On all my flights, the NOTAMS I retrieve have mentioned spots of ice on the Fairbanks runways/taxiways, certain airport lights being out, and other items I know are important, but are really mundane. Finally though, I have an exciting NOTAM:
This rocket is being launched to take in-situ aurora measurements; in-situ aurora data is a big deal to space physicists because the aurora occurs around 100km (~62mi) above the ground. It’s a region above where we can fly instruments on planes. The atmosphere there is too thick to place a satellite in a [cost-effective, ‘long-term’] orbit. We mostly rely on remote sensing to learn about aurora, but there are limitations on the type of data that can be obtained. The solution: rockets. But they’re so expensive, basically a one-time-use machine, and they only fly for ~10 minutes (remember not all 10 minutes is spent at the right altitude…). And you only get good data when you time the launch properly. Think of aurora as ‘storms’ in the atmosphere. They take time to grow and light up the sky. The rocket takes time to get to the correct altitude, so to observe the aurora at maximum intensity, you need to launch at the early, wispy green glow stages (but in the early stages, there is no guarantee that it will turn into the large event you want). So much stress in the control room!!!

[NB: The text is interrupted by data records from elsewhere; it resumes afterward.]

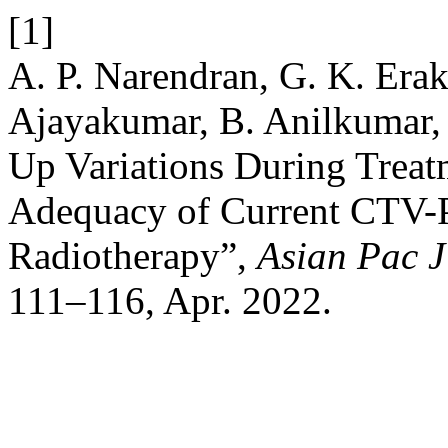
[1]
A. P. Narendran, G. K. Erak
Ajayakumar, B. Anilkumar, 
Up Variations During Treat
Adequacy of Current CTV-
Radiotherapy”,
Asian Pac 
111–116, Apr. 2022.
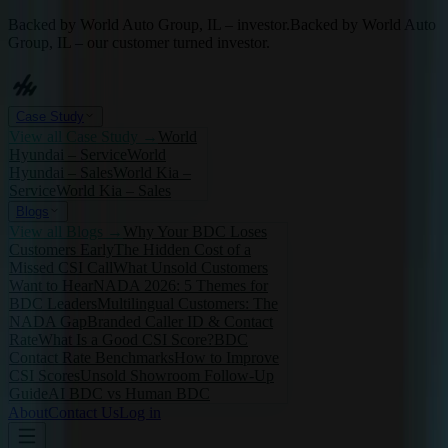
Backed by World Auto Group, IL – investor.
Backed by World Auto
Group, IL – our customer turned investor.
Case Study
View all
Case Study
→
World
Hyundai – Service
World
Hyundai – Sales
World Kia –
Service
World Kia – Sales
Blogs
View all
Blogs
→
Why Your BDC Loses
Customers Early
The Hidden Cost of a
Missed CSI Call
What Unsold Customers
Want to Hear
NADA 2026: 5 Themes for
BDC Leaders
Multilingual Customers: The
NADA Gap
Branded Caller ID & Contact
Rate
What Is a Good CSI Score?
BDC
Contact Rate Benchmarks
How to Improve
CSI Scores
Unsold Showroom Follow-Up
Guide
AI BDC vs Human BDC
About
Contact Us
Log in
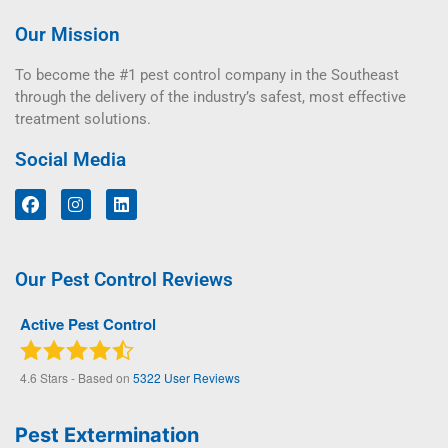
Our Mission
To become the #1 pest control company in the Southeast
through the delivery of the industry’s safest, most effective
treatment solutions.
Social Media
Our Pest Control Reviews
Active Pest Control
4.6
Stars - Based on
5322
User Reviews
Pest Extermination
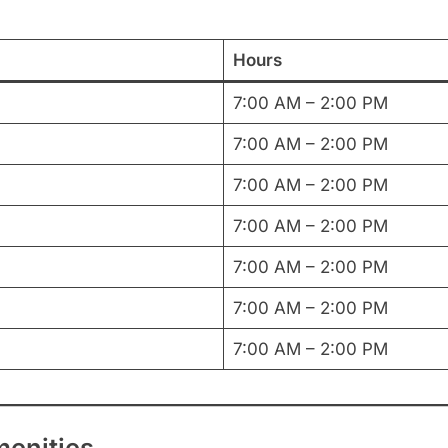
Hours
7:00 AM – 2:00 PM
7:00 AM – 2:00 PM
7:00 AM – 2:00 PM
7:00 AM – 2:00 PM
7:00 AM – 2:00 PM
7:00 AM – 2:00 PM
7:00 AM – 2:00 PM
menities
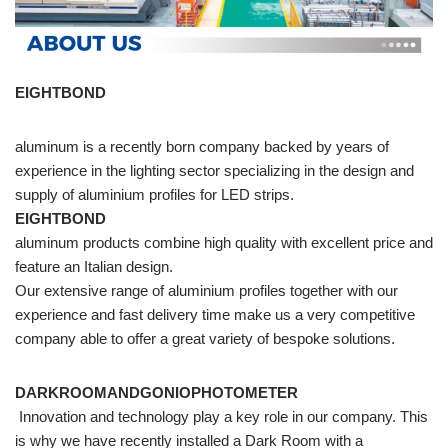
EIGHTBOND
aluminum is a recently born company backed by years of
experience in the lighting sector specializing in the design and
supply of aluminium profiles for LED strips.
EIGHTBOND
aluminum products combine high quality with excellent price and
feature an Italian design.
Our extensive range of aluminium profiles together with our
experience and fast delivery time make us a very competitive
company able to offer a great variety of bespoke solutions.
DARKROOMANDGONIOPHOTOMETER
Innovation and technology play a key role in our company. This
is why we have recently installed a Dark Room with a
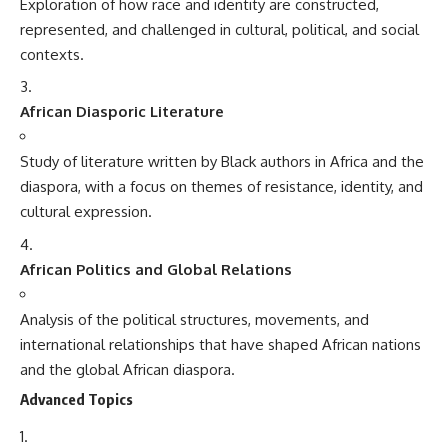
Exploration of how race and identity are constructed,
represented, and challenged in cultural, political, and social
contexts.
African Diasporic Literature
Study of literature written by Black authors in Africa and the
diaspora, with a focus on themes of resistance, identity, and
cultural expression.
African Politics and Global Relations
Analysis of the political structures, movements, and
international relationships that have shaped African nations
and the global African diaspora.
Advanced Topics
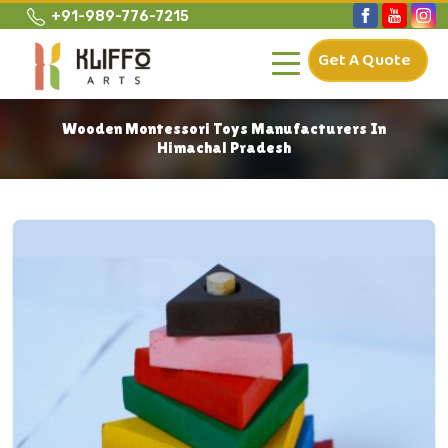
+91-989-776-7215
Get A Quote
Wooden Montessori Toys Manufacturers In
Himachal Pradesh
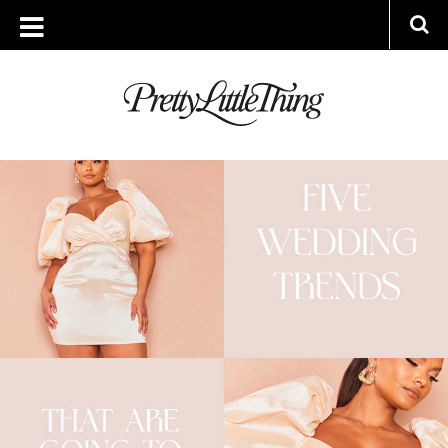
ARCHIVES
THURSDAY, 16 MARCH 2023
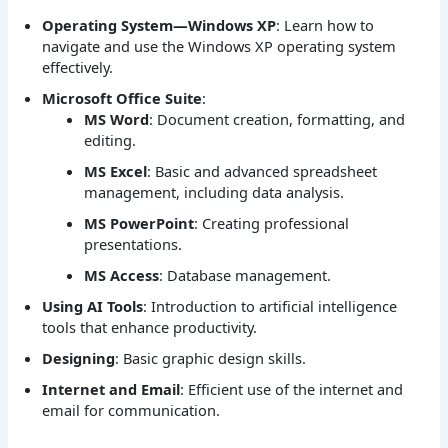
Operating System—Windows XP
: Learn how to
navigate and use the Windows XP operating system
effectively.
Microsoft Office Suite
:
MS Word
: Document creation, formatting, and
editing.
MS Excel
: Basic and advanced spreadsheet
management, including data analysis.
MS PowerPoint
: Creating professional
presentations.
MS Access
: Database management.
Using AI Tools
: Introduction to artificial intelligence
tools that enhance productivity.
Designing
: Basic graphic design skills.
Internet and Email
: Efficient use of the internet and
email for communication.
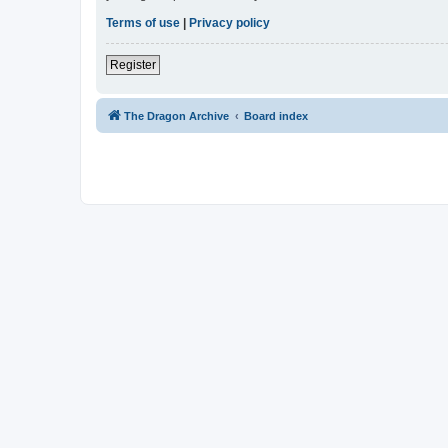
Terms of use
|
Privacy policy
Register
The Dragon Archive
Board index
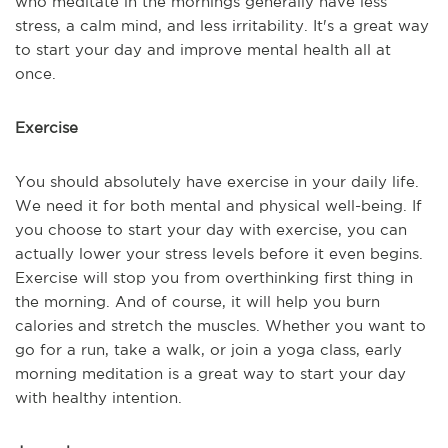
who meditate in the mornings generally have less
stress, a calm mind, and less irritability. It's a great way
to start your day and improve mental health all at
once.
Exercise
You should absolutely have exercise in your daily life.
We need it for both mental and physical well-being. If
you choose to start your day with exercise, you can
actually lower your stress levels before it even begins.
Exercise will stop you from overthinking first thing in
the morning. And of course, it will help you burn
calories and stretch the muscles. Whether you want to
go for a run, take a walk, or join a yoga class, early
morning meditation is a great way to start your day
with healthy intention.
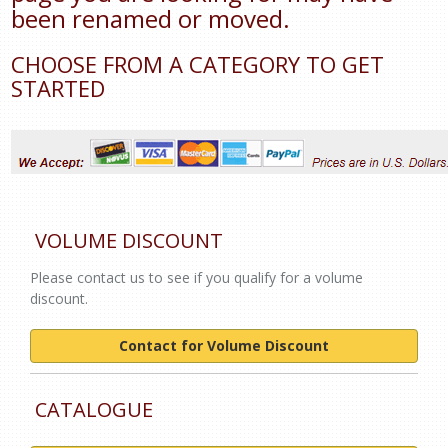
been renamed or moved.
CHOOSE FROM A CATEGORY TO GET
STARTED
VOLUME DISCOUNT
Please contact us to see if you qualify for a volume
discount.
Contact for Volume Discount
CATALOGUE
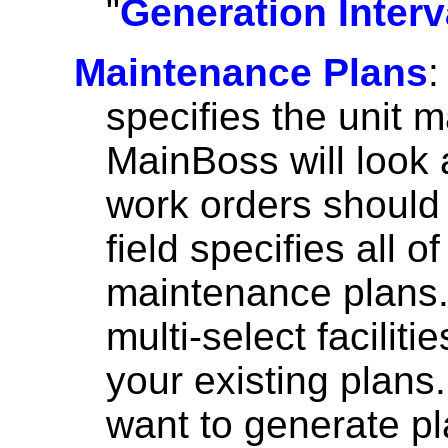
"
Generation Interv
Maintenance Plans
:
specifies the unit 
MainBoss will look 
work orders should 
field specifies all o
maintenance plans
multi-select facilit
your existing plans
want to generate pla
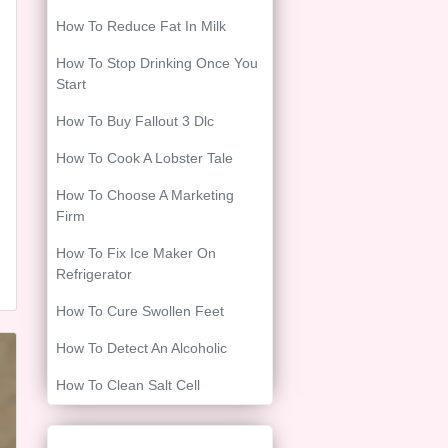
How To Reduce Fat In Milk
How To Stop Drinking Once You
Start
How To Buy Fallout 3 Dlc
How To Cook A Lobster Tale
How To Choose A Marketing
Firm
How To Fix Ice Maker On
Refrigerator
How To Cure Swollen Feet
How To Detect An Alcoholic
How To Clean Salt Cell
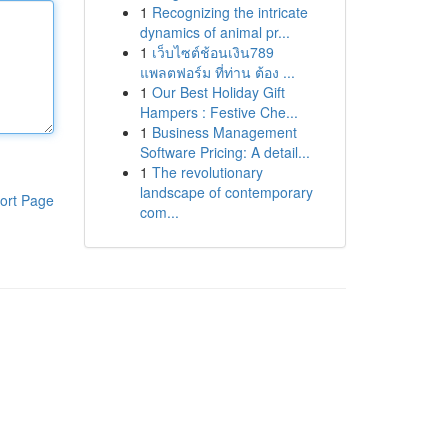
1
Recognizing the intricate
dynamics of animal pr...
1
เว็บไซต์ช้อนเงิน789
แพลตฟอร์ม ที่ท่าน ต้อง ...
1
Our Best Holiday Gift
Hampers : Festive Che...
1
Business Management
Software Pricing: A detail...
1
The revolutionary
landscape of contemporary
ort Page
com...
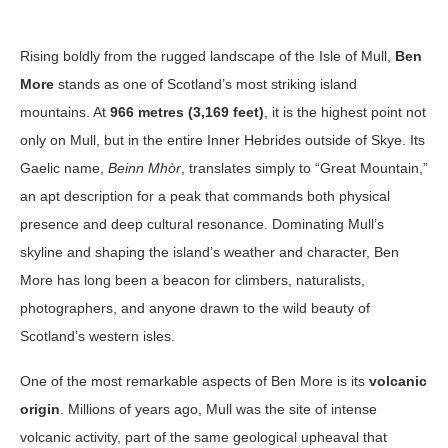
Rising boldly from the rugged landscape of the Isle of Mull,
Ben
More
stands as one of Scotland’s most striking island
mountains. At
966 metres (3,169 feet)
, it is the highest point not
only on Mull, but in the entire Inner Hebrides outside of Skye. Its
Gaelic name,
Beinn Mhòr
, translates simply to “Great Mountain,”
an apt description for a peak that commands both physical
presence and deep cultural resonance. Dominating Mull’s
skyline and shaping the island’s weather and character, Ben
More has long been a beacon for climbers, naturalists,
photographers, and anyone drawn to the wild beauty of
Scotland’s western isles.
One of the most remarkable aspects of Ben More is its
volcanic
origin
. Millions of years ago, Mull was the site of intense
volcanic activity, part of the same geological upheaval that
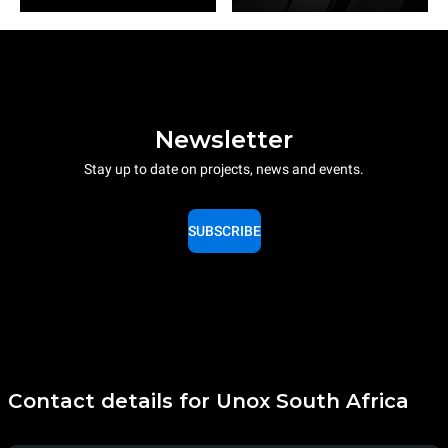
Newsletter
Stay up to date on projects, news and events.
SUBSCRIBE
Contact details for Unox South Africa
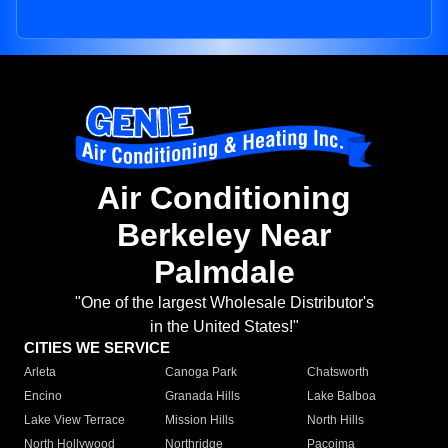
Air Conditioning
Berkeley Near
Palmdale
"One of the largest Wholesale Distributor's
in the United States!"
CITIES WE SERVICE
Arleta
Canoga Park
Chatsworth
Encino
Granada Hills
Lake Balboa
Lake View Terrace
Mission Hills
North Hills
North Hollywood
Northridge
Pacoima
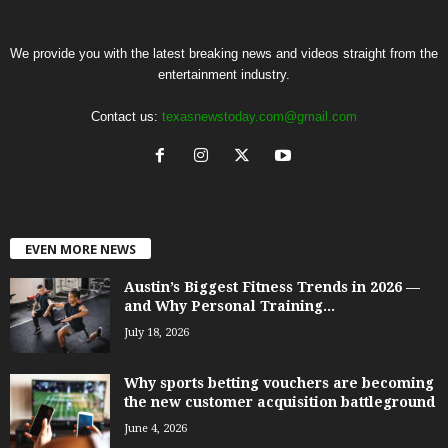
We provide you with the latest breaking news and videos straight from the
entertainment industry.
Contact us:
texasnewstoday.com@gmail.com
EVEN MORE NEWS
Austin’s Biggest Fitness Trends in 2026 —
and Why Personal Training...
July 18, 2026
Why sports betting vouchers are becoming
the new customer acquisition battleground
June 4, 2026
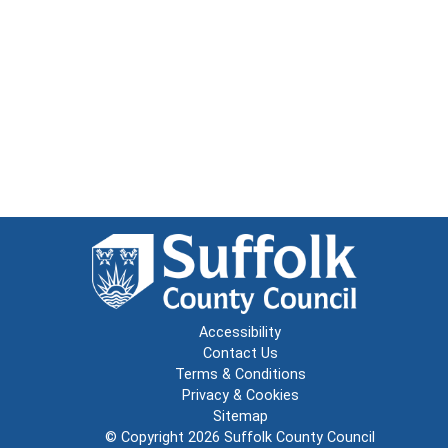
Accessibility
Contact Us
Terms & Conditions
Privacy & Cookies
Sitemap
© Copyright 2026
Suffolk County Council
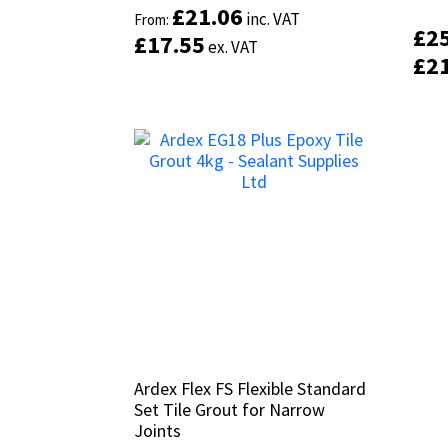
£
£
21.06
21.06
inc. VAT
inc. VAT
From:
From:
£
£
2
2
£
£
17.55
17.55
ex. VAT
ex. VAT
£
£
2
2
Ardex Flex FS Flexible Standard
Ardex Flex FS Flexible Standard
Set Tile Grout for Narrow
Set Tile Grout for Narrow
Joints
Joints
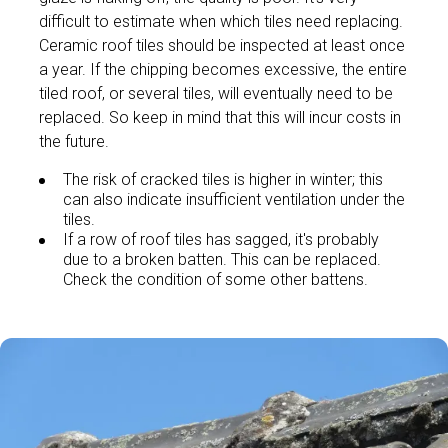
difficult to estimate when which tiles need replacing.
Ceramic roof tiles should be inspected at least once
a year. If the chipping becomes excessive, the entire
tiled roof, or several tiles, will eventually need to be
replaced. So keep in mind that this will incur costs in
the future.
The risk of cracked tiles is higher in winter; this
can also indicate insufficient ventilation under the
tiles.
If a row of roof tiles has sagged, it's probably
due to a broken batten. This can be replaced.
Check the condition of some other battens.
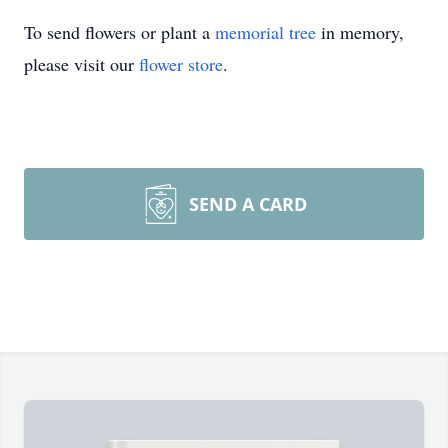
To send flowers or plant a
memorial tree
in memory,
please visit our
flower store
.
SEND A CARD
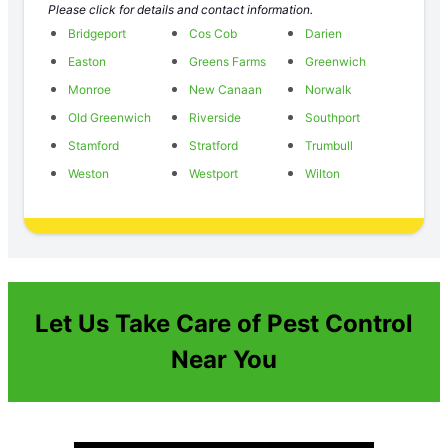
Please click for details and contact information.
Bridgeport
Cos Cob
Darien
Easton
Greens Farms
Greenwich
Monroe
New Canaan
Norwalk
Old Greenwich
Riverside
Southport
Stamford
Stratford
Trumbull
Weston
Westport
Wilton
Let Us Take Care of Pest Control
Near You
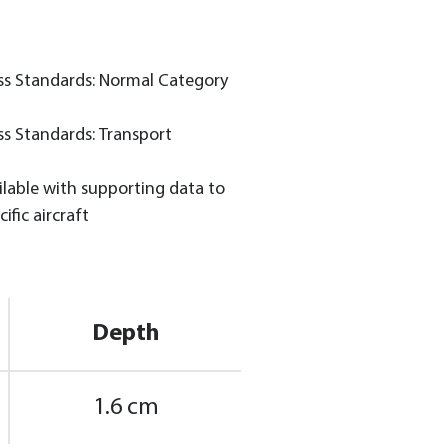
ss Standards: Normal Category
ss Standards: Transport
lable with supporting data to
ific aircraft
Depth
1.6 cm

Scientists don’t currently have a guaranteed aurora forecaster (a mildly accurate one is at http://www.gi.alaska.edu/AuroraForecast), but the hope is that with more data, we can someday have very accurate predictive capabilities. More details at http://uafcornerstone.net/rockets-set-launch-poker-flat-research-range/ and www.nasa.gov/content/goddard/nasa-funded-sounding-rocket-to-catch-aurora-in-the-act/
Having friends that work at Poker Flat is awesome. We get to go through the gates to observe the launch up close (~2 miles away).
On the 25th, auroras were mild:
Auroras were too mild for a launch of the official rocket – but personnel were kept mentally sharp with two smaller test rocket launches. Total flight time is only about 40 seconds. Oddly thrilling hearing the loud ‘thud’ as it lands.
The highway bordering the rocket range needs to be shut down for ~10 minutes for every launch and I’m curious if anything is said about the launch to pilots in the area.
Even though I’ve finished my required night flight training hours, I kinda of want to schedule a night flight to see how rockets affect air traffic communications/instructions 😀
Auroral activity has been low so we’re still waiting for the launch as of today.